▶ Task
After finding the line with "getArray (290, 456)" in the entries below, copy that line and each one after it exactly, through the last line, and omit pictures.

▶ Task material
▼
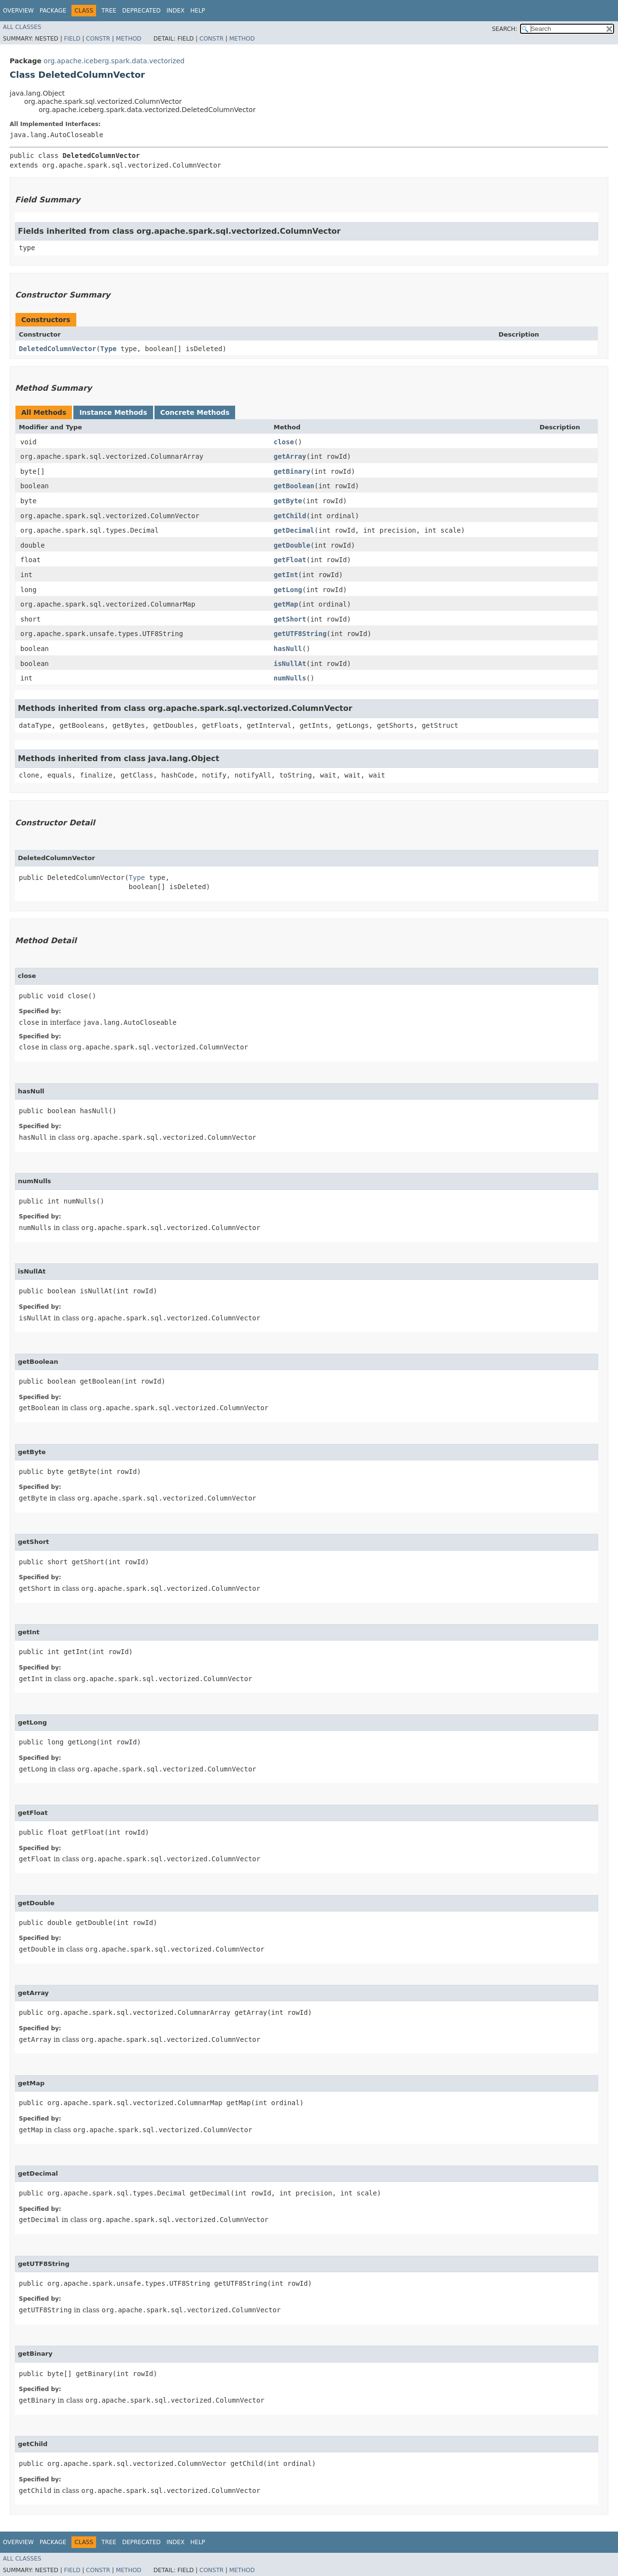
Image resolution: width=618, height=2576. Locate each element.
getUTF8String (300, 633)
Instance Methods (113, 412)
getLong (288, 590)
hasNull (288, 648)
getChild (290, 516)
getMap (286, 604)
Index (176, 10)
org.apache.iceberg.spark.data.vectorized (113, 61)
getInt (286, 575)
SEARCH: (505, 29)
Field (72, 38)
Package (53, 10)
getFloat (290, 560)
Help (197, 10)
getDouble (292, 545)
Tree (108, 10)
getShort (290, 619)
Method (128, 38)
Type (108, 349)
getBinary (292, 471)
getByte (288, 501)
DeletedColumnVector (57, 349)
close (284, 442)
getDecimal (294, 530)
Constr (98, 38)
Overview (18, 10)
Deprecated (141, 10)
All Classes (22, 27)
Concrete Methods (195, 412)
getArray (290, 456)
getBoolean (294, 486)
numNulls (290, 678)
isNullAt (290, 663)
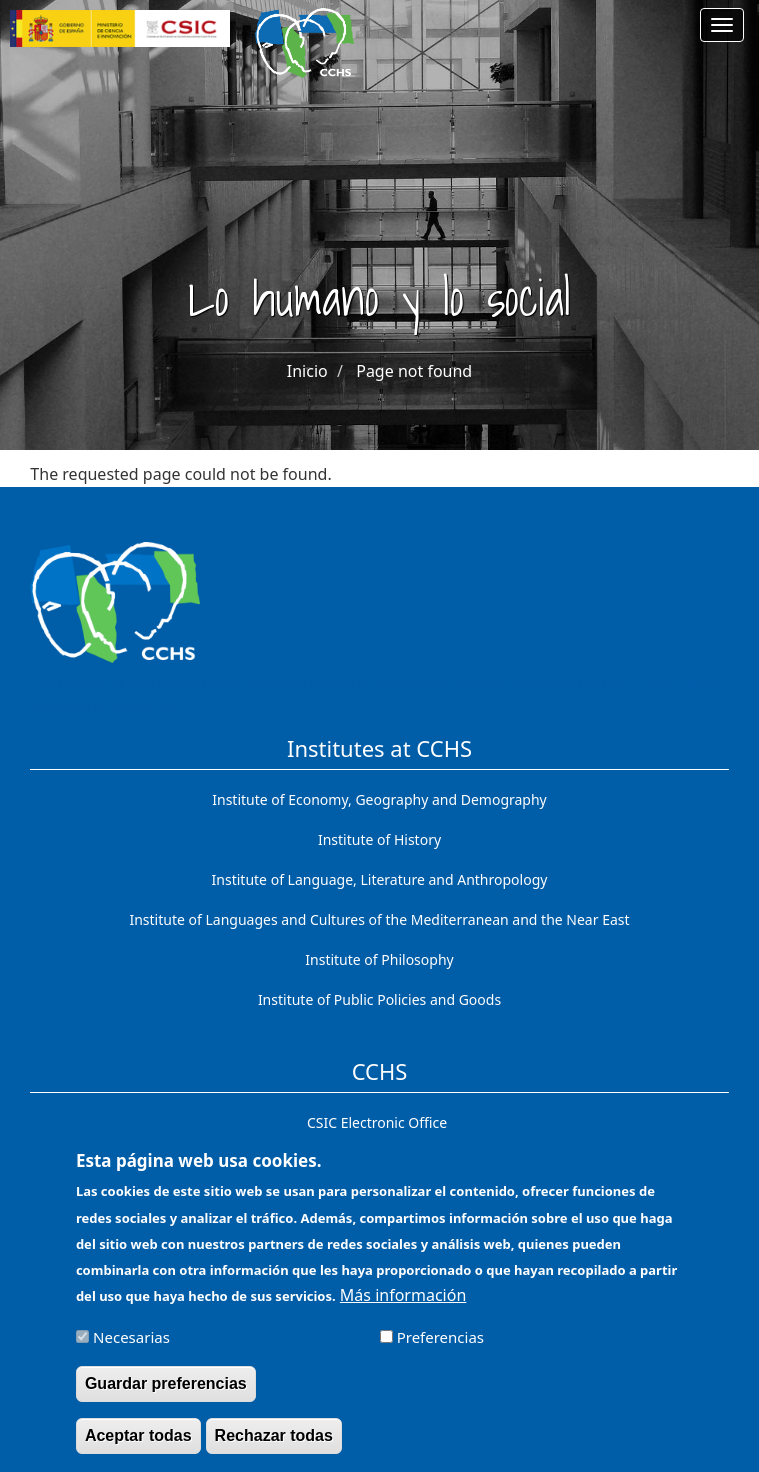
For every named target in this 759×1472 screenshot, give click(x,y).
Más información (403, 1304)
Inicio (307, 371)
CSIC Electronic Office (377, 1122)
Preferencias (440, 1346)
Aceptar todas (138, 1444)
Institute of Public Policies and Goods (379, 999)
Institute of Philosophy (379, 959)
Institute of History (379, 839)
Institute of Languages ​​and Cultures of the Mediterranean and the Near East (379, 919)
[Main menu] (722, 25)
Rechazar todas (274, 1444)
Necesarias (131, 1346)
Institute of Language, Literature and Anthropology (380, 879)
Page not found (414, 371)
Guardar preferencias (166, 1392)
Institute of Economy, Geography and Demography (379, 799)
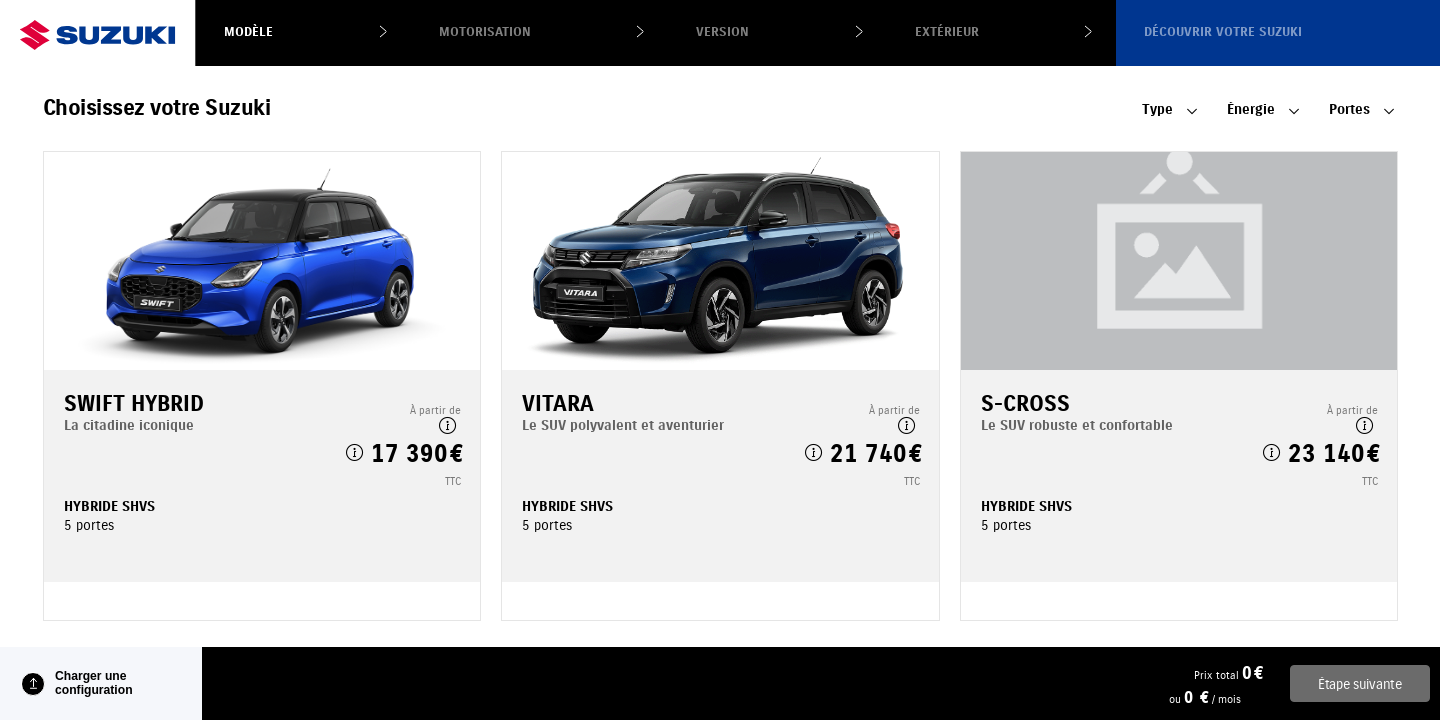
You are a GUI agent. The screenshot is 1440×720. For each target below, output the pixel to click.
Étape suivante (1360, 684)
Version (722, 32)
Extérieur (947, 32)
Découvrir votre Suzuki (1223, 32)
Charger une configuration (94, 683)
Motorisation (485, 32)
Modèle (248, 32)
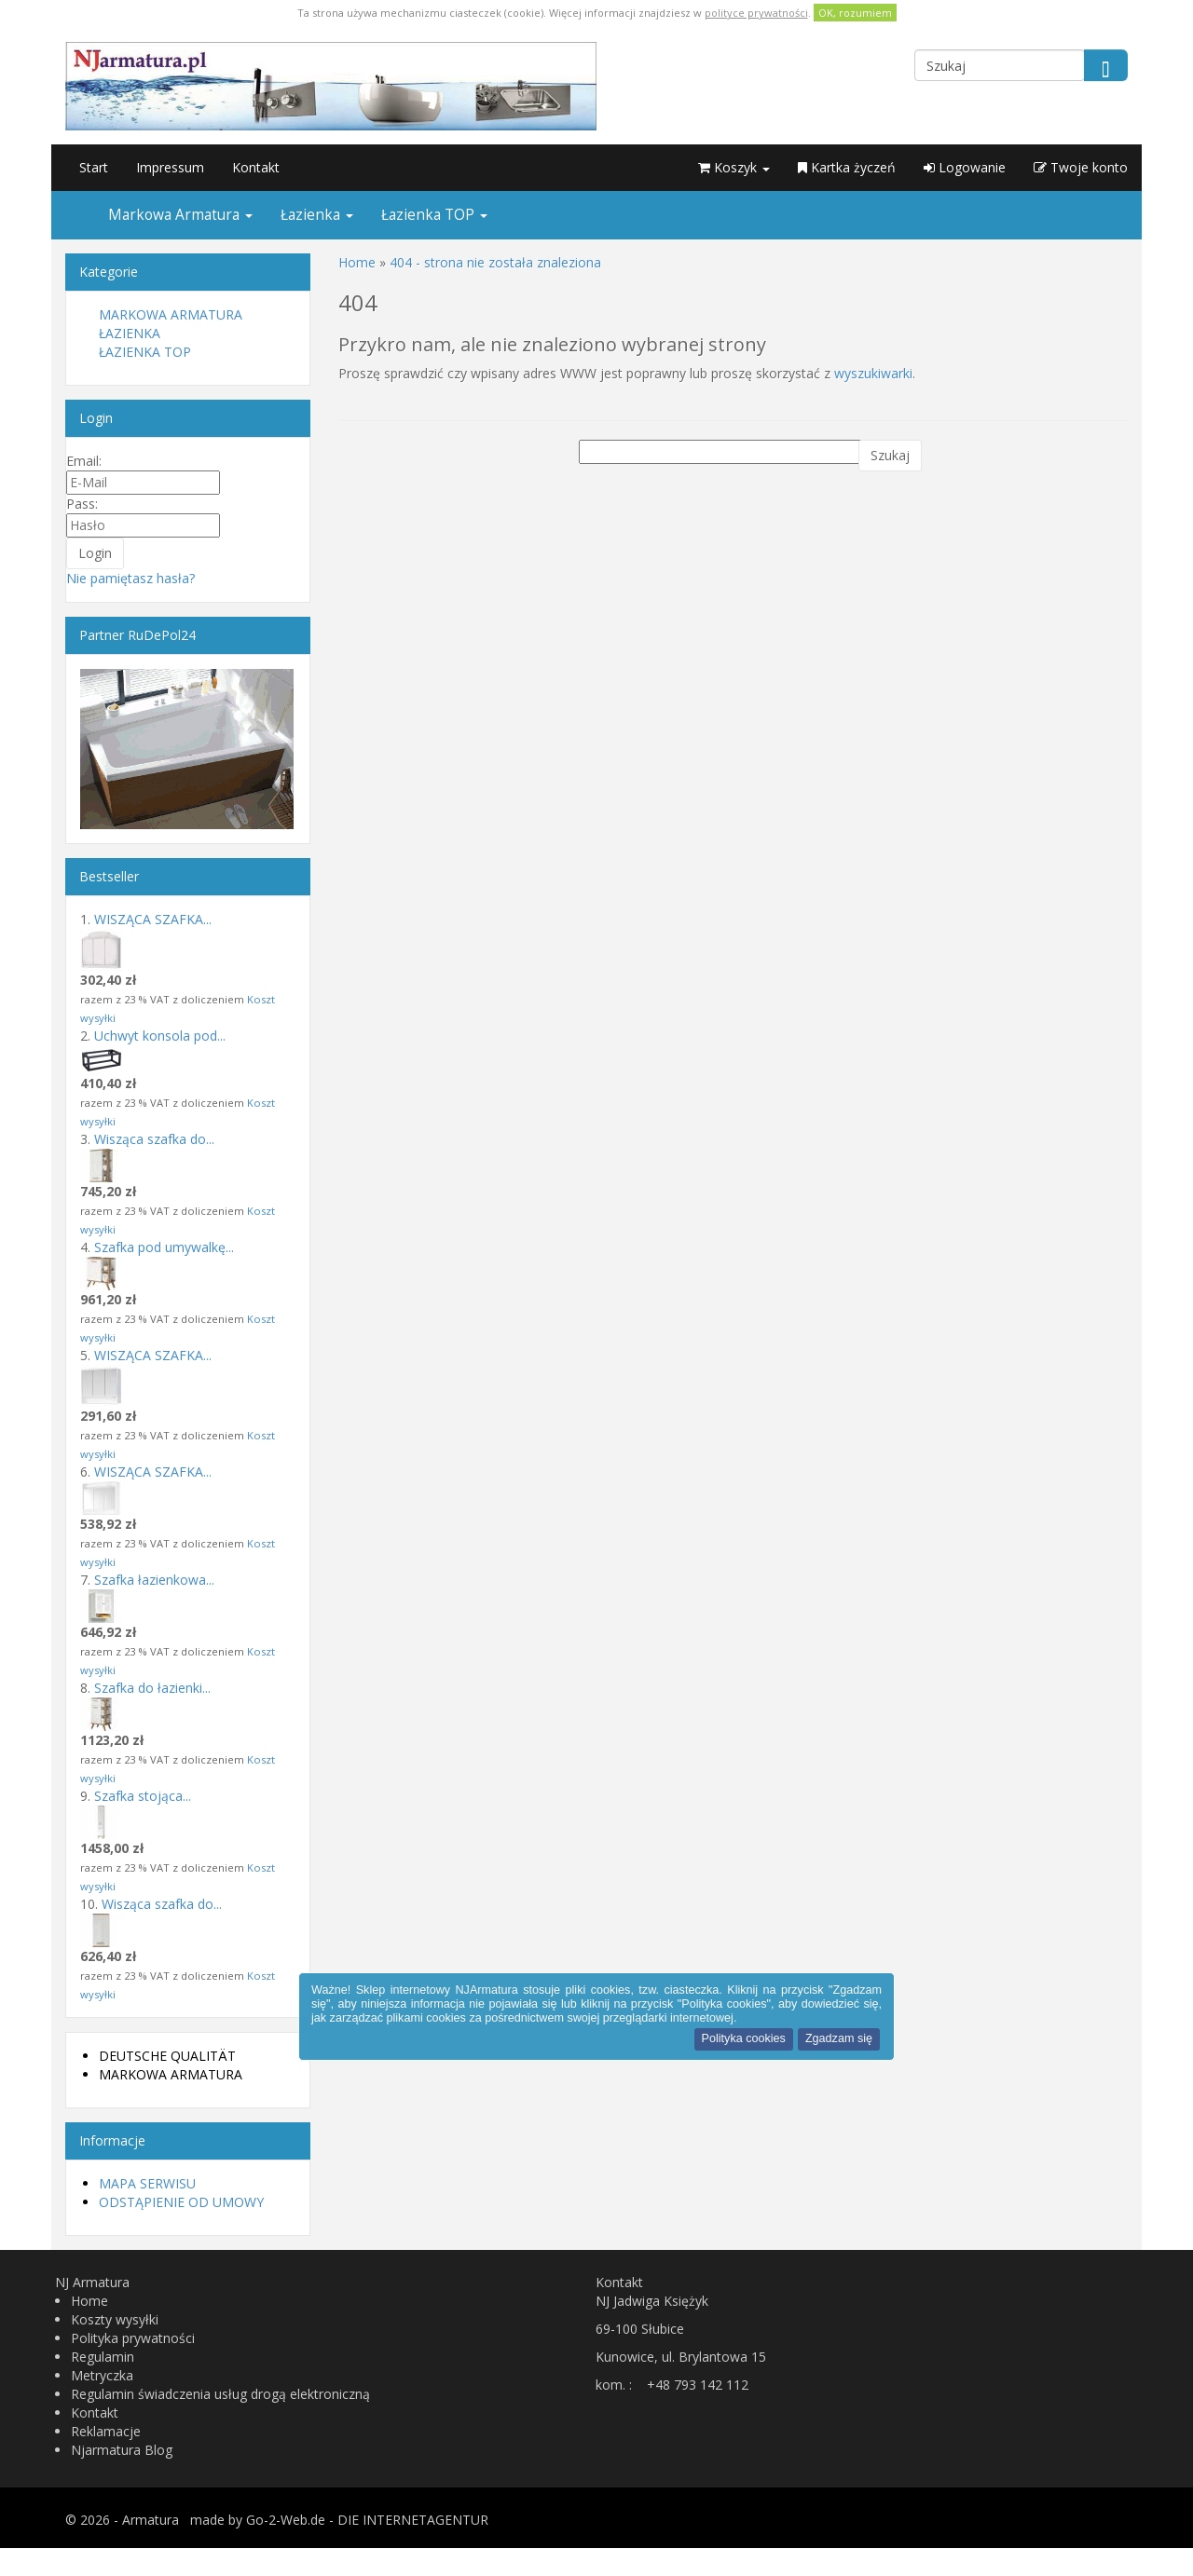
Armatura (150, 2519)
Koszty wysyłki (114, 2319)
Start (93, 167)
▲
▶ Completed task
getArray (290, 456)
getBoolean (294, 486)
numNulls (290, 678)
isNullAt (290, 663)
For every named target in this 759×1472 screenshot, give click(x,y).
Más información (403, 1304)
Inicio (307, 371)
CSIC Electronic Office (377, 1122)
Preferencias (440, 1346)
Aceptar todas (138, 1444)
Institute of Public Policies and Goods (379, 999)
Institute of Philosophy (379, 959)
Institute of History (379, 839)
Institute of Languages ​​and Cultures of the Mediterranean and the Near East (379, 919)
[Main menu] (722, 25)
Rechazar todas (274, 1444)
Necesarias (131, 1346)
Institute of Language, Literature and Anthropology (380, 879)
Page not found (414, 371)
Guardar preferencias (166, 1392)
Institute of Economy, Geography and Demography (379, 799)
You are a GUI agent. The screenshot is 1440×720. For each target below, output the pixel to click.
Étape suivante (1360, 684)
Version (722, 32)
Extérieur (947, 32)
Découvrir votre Suzuki (1223, 32)
Charger une configuration (94, 683)
Motorisation (485, 32)
Modèle (248, 32)
Armatura (150, 2519)
Koszty wysyłki (114, 2319)
Start (93, 167)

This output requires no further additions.